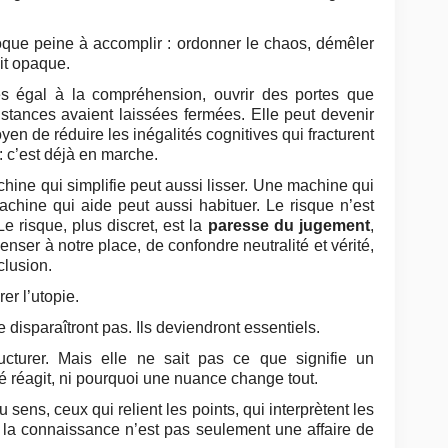
oque peine à accomplir : ordonner le chaos, démêler
ait opaque.
ès égal à la compréhension, ouvrir des portes que
nstances avaient laissées fermées. Elle peut devenir
yen de réduire les inégalités cognitives qui fracturent
: c’est déjà en marche.
chine qui simplifie peut aussi lisser. Une machine qui
achine qui aide peut aussi habituer. Le risque n’est
e risque, plus discret, est la
paresse du jugement
,
enser à notre place, de confondre neutralité et vérité,
clusion.
er l’utopie.
 disparaîtront pas. Ils deviendront essentiels.
ructurer. Mais elle ne sait pas ce que signifie un
 réagit, ni pourquoi une nuance change tout.
 sens, ceux qui relient les points, qui interprètent les
 la connaissance n’est pas seulement une affaire de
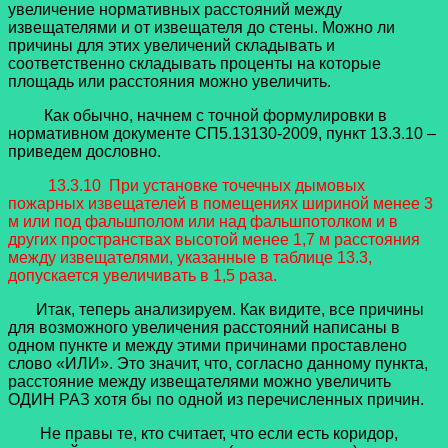
увеличение нормативных расстояний между
извещателями и от извещателя до стены. Можно ли
причины для этих увеличений складывать и
соответственно складывать проценты на которые
площадь или расстояния можно увеличить.
Как обычно, начнем с точной формулировки в
нормативном документе СП5.13130-2009, пункт 13.3.10 –
приведем дословно.
13.3.10 При установке точечных дымовых
пожарных извещателей в помещениях шириной менее 3
м или под фальшполом или над фальшпотолком и в
других пространствах высотой менее 1,7 м расстояния
между извещателями, указанные в таблице 13.3,
допускается увеличивать в 1,5 раза.
Итак, теперь анализируем. Как видите, все причины
для возможного увеличения расстояний написаны в
одном пункте и между этими причинами проставлено
слово «ИЛИ». Это значит, что, согласно данному пункта,
расстояние между извещателями можно увеличить
ОДИН РАЗ хотя бы по одной из перечисленных причин.
Не правы те, кто считает, что если есть коридор,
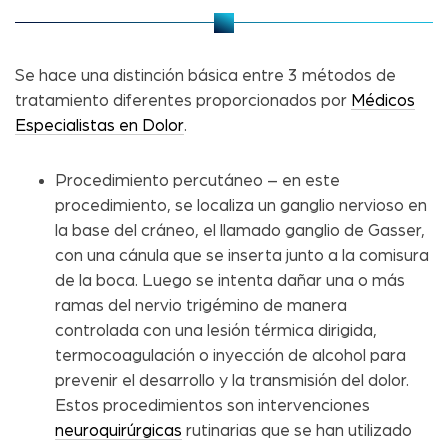
Se hace una distinción básica entre 3 métodos de
tratamiento diferentes proporcionados por
Médicos
Especialistas en Dolor
.
Procedimiento percutáneo – en este
procedimiento, se localiza un ganglio nervioso en
la base del cráneo, el llamado ganglio de Gasser,
con una cánula que se inserta junto a la comisura
de la boca. Luego se intenta dañar una o más
ramas del nervio trigémino de manera
controlada con una lesión térmica dirigida,
termocoagulación o inyección de alcohol para
prevenir el desarrollo y la transmisión del dolor.
Estos procedimientos son intervenciones
neuroquirúrgicas
rutinarias que se han utilizado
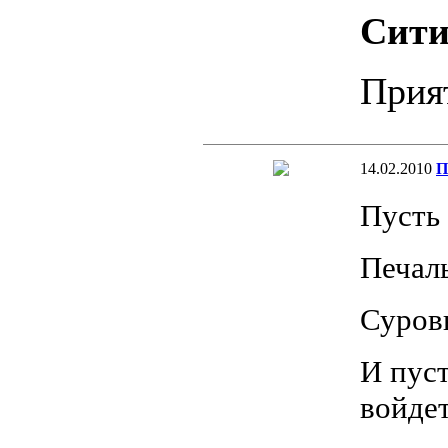
Сит
Прия
14.02.2010
П
Пусть 
Печаль
Суров
И пус
войде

++++++++

What you are asked to do:
Copy out the listing above exactly, and keep the pictures out of it.

Task response:
oque peine à accomplir : ordonner le chaos, démêler
ait opaque.
ès égal à la compréhension, ouvrir des portes que
nstances avaient laissées fermées. Elle peut devenir
yen de réduire les inégalités cognitives qui fracturent
: c’est déjà en marche.
chine qui simplifie peut aussi lisser. Une machine qui
achine qui aide peut aussi habituer. Le risque n’est
e risque, plus discret, est la
paresse du jugement
,
enser à notre place, de confondre neutralité et vérité,
clusion.
er l’utopie.
 disparaîtront pas. Ils deviendront essentiels.
ructurer. Mais elle ne sait pas ce que signifie un
 réagit, ni pourquoi une nuance change tout.
 sens, ceux qui relient les points, qui interprètent les
 la connaissance n’est pas seulement une affaire de
увеличение нормативных расстояний между
извещателями и от извещателя до стены. Можно ли
причины для этих увеличений складывать и
соответственно складывать проценты на которые
площадь или расстояния можно увеличить.
Как обычно, начнем с точной формулировки в
нормативном документе СП5.13130-2009, пункт 13.3.10 –
приведем дословно.
13.3.10 При установке точечных дымовых
пожарных извещателей в помещениях шириной менее 3
м или под фальшполом или над фальшпотолком и в
других пространствах высотой менее 1,7 м расстояния
между извещателями, указанные в таблице 13.3,
допускается увеличивать в 1,5 раза.
Итак, теперь анализируем. Как видите, все причины
для возможного увеличения расстояний написаны в
одном пункте и между этими причинами проставлено
слово «ИЛИ». Это значит, что, согласно данному пункта,
расстояние между извещателями можно увеличить
ОДИН РАЗ хотя бы по одной из перечисленных причин.
Не правы те, кто считает, что если есть коридор,
Se hace una distinción básica entre 3 métodos de
tratamiento diferentes proporcionados por
Médicos
Especialistas en Dolor
.
Procedimiento percutáneo – en este
procedimiento, se localiza un ganglio nervioso en
la base del cráneo, el llamado ganglio de Gasser,
con una cánula que se inserta junto a la comisura
de la boca. Luego se intenta dañar una o más
ramas del nervio trigémino de manera
controlada con una lesión térmica dirigida,
termocoagulación o inyección de alcohol para
prevenir el desarrollo y la transmisión del dolor.
Estos procedimientos son intervenciones
neuroquirúrgicas
rutinarias que se han utilizado
Сит
Прия
14.02.2010
П
Пусть 
Печаль
Суров
И пус
войде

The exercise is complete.